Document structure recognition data

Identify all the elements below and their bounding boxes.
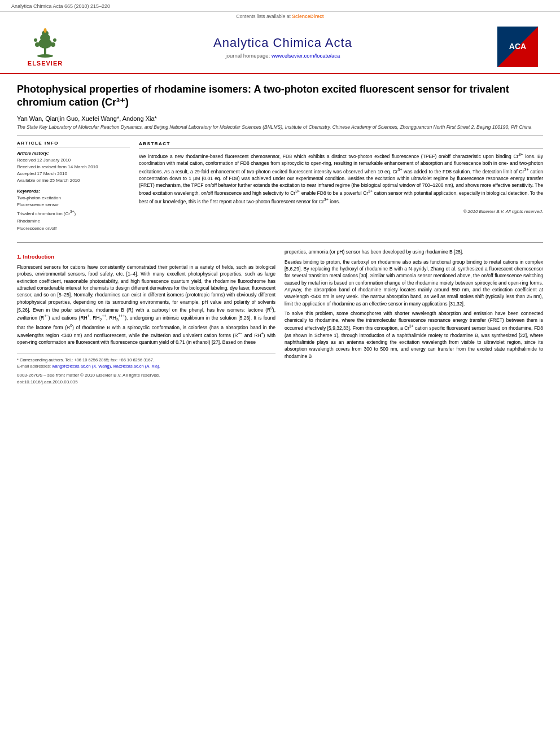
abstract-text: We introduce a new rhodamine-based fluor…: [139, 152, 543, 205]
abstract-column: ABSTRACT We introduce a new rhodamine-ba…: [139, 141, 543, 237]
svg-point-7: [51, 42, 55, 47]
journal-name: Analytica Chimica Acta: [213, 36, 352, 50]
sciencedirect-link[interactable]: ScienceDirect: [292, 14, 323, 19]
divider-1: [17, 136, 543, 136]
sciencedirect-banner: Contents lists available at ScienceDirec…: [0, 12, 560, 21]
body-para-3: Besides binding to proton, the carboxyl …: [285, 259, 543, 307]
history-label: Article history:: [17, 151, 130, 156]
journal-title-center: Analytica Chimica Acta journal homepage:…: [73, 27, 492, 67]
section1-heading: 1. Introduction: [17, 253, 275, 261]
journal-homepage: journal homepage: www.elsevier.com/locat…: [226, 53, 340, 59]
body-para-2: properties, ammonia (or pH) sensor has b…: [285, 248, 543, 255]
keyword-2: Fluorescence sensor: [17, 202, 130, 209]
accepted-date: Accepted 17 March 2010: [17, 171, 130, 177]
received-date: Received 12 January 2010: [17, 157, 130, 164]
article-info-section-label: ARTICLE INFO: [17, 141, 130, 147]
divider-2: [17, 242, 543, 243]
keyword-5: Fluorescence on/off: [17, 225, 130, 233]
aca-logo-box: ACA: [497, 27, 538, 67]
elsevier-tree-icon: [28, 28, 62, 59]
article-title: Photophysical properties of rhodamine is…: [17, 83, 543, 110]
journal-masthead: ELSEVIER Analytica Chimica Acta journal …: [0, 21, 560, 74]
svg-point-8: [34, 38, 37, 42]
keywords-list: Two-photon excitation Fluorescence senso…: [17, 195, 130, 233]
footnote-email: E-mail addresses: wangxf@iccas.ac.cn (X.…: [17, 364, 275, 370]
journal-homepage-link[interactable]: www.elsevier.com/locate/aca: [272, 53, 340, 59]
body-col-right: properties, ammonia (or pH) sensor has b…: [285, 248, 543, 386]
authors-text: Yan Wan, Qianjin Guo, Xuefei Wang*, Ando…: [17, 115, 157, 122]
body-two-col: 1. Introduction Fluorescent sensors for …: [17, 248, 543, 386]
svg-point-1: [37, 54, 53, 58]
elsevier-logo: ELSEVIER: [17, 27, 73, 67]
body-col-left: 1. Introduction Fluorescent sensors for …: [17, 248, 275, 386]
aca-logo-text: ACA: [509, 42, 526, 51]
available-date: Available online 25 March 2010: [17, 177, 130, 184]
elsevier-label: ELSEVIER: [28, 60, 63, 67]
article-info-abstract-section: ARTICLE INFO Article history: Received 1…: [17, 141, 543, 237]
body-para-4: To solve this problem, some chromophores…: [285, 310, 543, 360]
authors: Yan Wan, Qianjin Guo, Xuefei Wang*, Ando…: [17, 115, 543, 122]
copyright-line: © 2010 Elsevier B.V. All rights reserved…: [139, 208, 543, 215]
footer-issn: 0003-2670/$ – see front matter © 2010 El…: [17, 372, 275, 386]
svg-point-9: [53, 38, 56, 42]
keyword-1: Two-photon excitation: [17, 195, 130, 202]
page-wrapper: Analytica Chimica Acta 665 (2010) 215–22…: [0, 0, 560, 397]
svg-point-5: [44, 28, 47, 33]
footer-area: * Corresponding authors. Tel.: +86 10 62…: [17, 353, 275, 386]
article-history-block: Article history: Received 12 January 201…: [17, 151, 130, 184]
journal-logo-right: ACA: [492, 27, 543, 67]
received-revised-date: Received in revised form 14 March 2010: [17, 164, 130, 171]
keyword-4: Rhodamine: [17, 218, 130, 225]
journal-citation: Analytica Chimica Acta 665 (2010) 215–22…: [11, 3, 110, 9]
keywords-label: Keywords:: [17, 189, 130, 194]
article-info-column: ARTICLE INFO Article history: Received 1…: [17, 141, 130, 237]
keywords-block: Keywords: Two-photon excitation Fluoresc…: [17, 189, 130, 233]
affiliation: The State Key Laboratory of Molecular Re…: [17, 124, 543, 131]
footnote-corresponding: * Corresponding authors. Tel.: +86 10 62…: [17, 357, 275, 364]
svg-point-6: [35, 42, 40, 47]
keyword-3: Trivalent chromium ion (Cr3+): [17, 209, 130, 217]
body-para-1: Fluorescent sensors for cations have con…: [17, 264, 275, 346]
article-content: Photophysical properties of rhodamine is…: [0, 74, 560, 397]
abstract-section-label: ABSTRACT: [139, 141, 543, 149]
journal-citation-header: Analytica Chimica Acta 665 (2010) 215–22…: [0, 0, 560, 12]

--

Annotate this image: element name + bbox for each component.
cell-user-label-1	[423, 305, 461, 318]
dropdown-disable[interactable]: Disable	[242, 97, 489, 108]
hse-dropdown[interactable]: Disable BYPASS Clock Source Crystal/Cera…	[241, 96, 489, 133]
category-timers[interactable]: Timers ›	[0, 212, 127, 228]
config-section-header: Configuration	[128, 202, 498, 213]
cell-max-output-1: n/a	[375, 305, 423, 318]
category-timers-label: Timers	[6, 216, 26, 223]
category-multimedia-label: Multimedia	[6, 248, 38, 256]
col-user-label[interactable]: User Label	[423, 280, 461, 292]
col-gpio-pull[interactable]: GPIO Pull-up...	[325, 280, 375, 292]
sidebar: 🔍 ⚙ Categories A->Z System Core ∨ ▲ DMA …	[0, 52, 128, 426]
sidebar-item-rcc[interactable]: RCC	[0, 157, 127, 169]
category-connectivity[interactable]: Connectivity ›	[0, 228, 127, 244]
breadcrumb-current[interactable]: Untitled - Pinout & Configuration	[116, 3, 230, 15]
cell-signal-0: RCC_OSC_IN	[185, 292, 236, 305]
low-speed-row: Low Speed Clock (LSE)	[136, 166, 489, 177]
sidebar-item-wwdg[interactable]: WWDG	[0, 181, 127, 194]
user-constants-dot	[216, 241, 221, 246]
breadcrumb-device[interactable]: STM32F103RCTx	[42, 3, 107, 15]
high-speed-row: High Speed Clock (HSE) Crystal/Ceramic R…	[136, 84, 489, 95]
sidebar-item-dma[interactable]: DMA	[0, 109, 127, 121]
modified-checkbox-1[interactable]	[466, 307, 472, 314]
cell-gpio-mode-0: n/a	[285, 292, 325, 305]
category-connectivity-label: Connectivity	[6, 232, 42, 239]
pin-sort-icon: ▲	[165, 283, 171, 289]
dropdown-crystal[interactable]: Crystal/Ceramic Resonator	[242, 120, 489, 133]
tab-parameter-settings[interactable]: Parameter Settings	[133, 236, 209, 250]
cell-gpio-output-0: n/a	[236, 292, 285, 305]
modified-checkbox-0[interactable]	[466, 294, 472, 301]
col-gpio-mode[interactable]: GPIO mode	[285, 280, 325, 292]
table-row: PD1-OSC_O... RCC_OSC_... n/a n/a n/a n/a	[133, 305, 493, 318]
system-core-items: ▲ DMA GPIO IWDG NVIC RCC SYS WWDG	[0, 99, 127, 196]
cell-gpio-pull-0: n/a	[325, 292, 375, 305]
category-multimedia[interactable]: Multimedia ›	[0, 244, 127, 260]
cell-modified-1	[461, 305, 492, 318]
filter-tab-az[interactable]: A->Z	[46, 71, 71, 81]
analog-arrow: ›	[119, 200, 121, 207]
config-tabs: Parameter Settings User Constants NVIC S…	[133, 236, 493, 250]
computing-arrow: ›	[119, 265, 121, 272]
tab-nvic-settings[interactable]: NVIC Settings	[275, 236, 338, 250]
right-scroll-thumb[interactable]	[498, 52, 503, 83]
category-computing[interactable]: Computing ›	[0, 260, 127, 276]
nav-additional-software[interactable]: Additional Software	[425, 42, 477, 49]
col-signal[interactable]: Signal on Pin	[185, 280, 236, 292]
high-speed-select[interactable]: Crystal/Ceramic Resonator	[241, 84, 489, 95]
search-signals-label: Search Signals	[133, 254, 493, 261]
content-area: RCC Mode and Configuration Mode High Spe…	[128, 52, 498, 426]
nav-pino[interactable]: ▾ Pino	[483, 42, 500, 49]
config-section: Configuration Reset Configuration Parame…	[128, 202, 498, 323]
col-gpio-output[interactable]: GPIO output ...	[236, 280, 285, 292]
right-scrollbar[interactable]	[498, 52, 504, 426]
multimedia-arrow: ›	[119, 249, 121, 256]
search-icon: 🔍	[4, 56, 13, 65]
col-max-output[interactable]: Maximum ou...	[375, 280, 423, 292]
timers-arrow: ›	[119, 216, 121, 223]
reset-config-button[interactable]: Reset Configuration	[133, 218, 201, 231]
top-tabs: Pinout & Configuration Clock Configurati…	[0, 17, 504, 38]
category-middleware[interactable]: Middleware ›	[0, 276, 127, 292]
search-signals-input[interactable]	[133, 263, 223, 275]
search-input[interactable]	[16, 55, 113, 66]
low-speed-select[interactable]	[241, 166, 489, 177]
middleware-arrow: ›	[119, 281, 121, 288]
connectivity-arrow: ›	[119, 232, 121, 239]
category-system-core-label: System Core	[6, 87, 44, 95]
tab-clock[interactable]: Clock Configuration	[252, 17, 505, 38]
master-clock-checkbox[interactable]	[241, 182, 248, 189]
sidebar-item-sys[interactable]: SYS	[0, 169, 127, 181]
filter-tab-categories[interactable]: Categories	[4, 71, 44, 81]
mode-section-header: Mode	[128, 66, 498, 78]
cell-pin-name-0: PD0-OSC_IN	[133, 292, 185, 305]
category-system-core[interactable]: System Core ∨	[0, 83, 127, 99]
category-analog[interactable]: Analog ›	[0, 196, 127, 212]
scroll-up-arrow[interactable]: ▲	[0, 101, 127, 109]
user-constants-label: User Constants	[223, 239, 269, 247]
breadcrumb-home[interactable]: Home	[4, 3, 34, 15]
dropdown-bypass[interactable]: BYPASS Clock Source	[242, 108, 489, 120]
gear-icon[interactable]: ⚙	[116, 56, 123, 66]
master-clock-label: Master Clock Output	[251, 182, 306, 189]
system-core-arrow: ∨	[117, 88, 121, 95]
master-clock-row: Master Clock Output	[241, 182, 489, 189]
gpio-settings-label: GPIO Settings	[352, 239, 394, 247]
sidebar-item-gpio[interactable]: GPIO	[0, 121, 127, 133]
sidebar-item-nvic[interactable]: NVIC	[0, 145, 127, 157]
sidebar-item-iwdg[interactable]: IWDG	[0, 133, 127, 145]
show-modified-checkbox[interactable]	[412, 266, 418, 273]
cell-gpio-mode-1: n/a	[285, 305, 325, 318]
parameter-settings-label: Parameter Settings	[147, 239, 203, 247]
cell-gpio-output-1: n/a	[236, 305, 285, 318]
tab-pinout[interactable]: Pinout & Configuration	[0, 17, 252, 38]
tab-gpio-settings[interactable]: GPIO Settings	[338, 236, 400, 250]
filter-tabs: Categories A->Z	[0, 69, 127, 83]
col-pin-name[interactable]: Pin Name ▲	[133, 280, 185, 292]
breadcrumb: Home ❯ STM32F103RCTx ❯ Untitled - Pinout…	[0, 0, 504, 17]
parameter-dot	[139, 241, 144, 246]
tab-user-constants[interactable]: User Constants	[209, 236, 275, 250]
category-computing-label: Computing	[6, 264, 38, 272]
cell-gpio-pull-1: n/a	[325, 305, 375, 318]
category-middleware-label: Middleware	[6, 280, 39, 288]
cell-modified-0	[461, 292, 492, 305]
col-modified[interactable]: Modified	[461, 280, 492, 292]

--

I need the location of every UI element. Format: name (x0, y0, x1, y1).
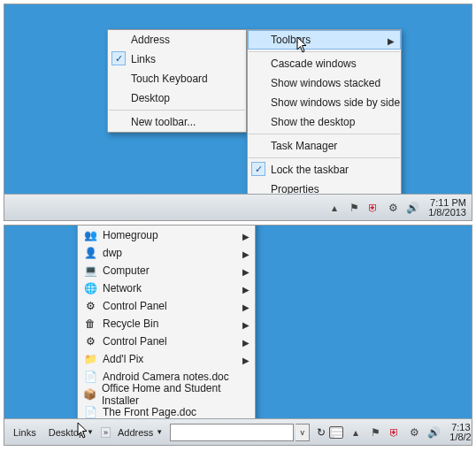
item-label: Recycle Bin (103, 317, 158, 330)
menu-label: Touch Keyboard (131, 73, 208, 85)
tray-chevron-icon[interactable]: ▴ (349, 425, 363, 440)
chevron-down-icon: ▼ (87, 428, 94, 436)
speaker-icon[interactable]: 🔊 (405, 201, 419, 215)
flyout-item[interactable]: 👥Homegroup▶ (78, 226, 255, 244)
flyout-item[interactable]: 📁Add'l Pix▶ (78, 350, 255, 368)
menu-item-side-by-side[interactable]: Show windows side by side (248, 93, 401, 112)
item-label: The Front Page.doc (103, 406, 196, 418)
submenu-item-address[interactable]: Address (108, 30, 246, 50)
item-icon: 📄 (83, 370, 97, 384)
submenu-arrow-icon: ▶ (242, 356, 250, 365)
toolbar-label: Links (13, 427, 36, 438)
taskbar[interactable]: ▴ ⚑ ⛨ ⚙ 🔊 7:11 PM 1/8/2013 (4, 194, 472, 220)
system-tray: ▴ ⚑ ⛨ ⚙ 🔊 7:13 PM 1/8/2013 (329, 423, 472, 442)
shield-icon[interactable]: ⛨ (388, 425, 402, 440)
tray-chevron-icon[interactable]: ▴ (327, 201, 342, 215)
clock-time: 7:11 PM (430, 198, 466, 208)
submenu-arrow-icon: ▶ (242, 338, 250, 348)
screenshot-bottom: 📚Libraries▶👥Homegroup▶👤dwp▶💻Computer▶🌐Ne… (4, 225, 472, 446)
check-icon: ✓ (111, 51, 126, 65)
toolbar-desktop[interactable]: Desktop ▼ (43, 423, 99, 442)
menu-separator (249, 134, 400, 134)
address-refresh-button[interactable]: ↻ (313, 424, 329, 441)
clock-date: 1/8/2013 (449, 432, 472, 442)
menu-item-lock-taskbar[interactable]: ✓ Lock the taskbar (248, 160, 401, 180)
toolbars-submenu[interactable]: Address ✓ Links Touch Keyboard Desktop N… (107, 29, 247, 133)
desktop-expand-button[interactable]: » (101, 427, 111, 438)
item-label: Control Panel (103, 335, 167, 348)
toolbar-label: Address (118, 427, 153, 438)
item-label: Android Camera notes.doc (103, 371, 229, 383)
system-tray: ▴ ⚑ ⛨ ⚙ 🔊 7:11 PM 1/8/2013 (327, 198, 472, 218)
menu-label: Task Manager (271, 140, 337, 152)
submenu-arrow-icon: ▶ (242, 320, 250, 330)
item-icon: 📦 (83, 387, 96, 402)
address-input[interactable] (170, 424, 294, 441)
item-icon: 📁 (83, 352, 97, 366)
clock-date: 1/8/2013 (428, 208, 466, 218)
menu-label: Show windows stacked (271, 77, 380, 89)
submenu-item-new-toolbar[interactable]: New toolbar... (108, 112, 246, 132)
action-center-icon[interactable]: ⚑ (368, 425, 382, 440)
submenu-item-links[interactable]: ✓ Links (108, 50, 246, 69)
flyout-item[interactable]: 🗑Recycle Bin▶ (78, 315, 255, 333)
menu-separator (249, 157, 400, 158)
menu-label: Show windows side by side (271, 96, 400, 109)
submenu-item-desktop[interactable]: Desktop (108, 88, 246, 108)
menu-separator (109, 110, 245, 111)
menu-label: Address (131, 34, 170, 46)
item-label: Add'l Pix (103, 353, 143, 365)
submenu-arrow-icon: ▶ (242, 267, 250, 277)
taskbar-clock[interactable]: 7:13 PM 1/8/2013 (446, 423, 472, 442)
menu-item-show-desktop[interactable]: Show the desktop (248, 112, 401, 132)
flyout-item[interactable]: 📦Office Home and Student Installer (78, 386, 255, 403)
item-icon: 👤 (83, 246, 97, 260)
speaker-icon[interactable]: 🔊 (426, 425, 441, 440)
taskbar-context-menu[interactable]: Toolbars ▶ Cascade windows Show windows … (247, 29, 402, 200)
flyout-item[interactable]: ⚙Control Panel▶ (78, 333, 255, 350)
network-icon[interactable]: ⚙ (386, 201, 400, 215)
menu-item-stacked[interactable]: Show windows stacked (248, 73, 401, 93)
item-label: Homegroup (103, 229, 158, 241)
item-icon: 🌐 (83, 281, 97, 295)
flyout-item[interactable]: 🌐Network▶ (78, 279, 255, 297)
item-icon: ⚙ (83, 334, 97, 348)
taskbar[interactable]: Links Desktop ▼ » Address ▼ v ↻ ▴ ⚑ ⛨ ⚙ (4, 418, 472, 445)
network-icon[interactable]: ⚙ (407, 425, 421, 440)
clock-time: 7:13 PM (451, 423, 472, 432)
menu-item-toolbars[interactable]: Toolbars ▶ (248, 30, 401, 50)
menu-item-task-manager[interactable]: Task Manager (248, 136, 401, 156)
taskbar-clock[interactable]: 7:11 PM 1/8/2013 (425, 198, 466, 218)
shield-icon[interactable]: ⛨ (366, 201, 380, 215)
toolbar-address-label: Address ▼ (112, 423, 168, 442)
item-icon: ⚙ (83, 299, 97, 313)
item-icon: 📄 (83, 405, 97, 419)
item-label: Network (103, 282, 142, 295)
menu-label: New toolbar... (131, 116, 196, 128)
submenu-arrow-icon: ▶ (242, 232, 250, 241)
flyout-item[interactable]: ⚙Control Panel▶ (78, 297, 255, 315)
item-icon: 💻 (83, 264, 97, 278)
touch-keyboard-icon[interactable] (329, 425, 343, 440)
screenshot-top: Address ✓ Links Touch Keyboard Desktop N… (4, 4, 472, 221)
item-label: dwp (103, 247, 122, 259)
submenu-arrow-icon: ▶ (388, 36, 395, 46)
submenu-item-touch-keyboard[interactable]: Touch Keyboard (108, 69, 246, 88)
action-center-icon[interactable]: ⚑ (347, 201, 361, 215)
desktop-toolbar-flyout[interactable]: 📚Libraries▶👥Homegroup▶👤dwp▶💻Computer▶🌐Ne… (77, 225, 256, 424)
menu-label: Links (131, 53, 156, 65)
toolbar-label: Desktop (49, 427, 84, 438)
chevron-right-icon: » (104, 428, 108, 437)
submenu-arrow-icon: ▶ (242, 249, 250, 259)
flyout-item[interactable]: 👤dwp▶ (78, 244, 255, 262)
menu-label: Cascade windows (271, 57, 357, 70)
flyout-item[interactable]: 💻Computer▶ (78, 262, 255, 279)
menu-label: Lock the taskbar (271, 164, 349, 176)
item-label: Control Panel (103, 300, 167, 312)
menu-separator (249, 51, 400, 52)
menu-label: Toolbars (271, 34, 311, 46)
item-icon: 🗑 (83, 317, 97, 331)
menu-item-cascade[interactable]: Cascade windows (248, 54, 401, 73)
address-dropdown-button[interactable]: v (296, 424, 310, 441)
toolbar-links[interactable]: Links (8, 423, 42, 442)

Exercise:
In the entries above, find each line with the word "available" and show it.

Output of the task:
sciencedirect-banner: Contents lists available at ScienceDirec…: [0, 12, 560, 21]
available-date: Available online 25 March 2010: [17, 177, 130, 184]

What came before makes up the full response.